PROBLEM. Lines from the one containing "Balloon Payments Explained: What, Why &" through the final line of the entries below: reproduce them exactly, all of them and only them.

[Opening EXCERPTED RECORDS section]

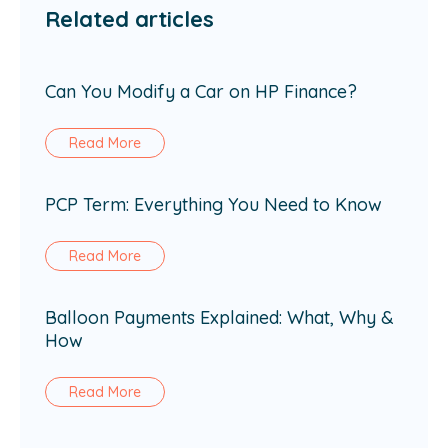
Related articles
Can You Modify a Car on HP Finance?
Read More
PCP Term: Everything You Need to Know
Read More
Balloon Payments Explained: What, Why &
How
Read More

[Closing EXCERPTED RECORDS section]

WRITTEN ANSWER.
Balloon Payments Explained: What, Why &
How
Read More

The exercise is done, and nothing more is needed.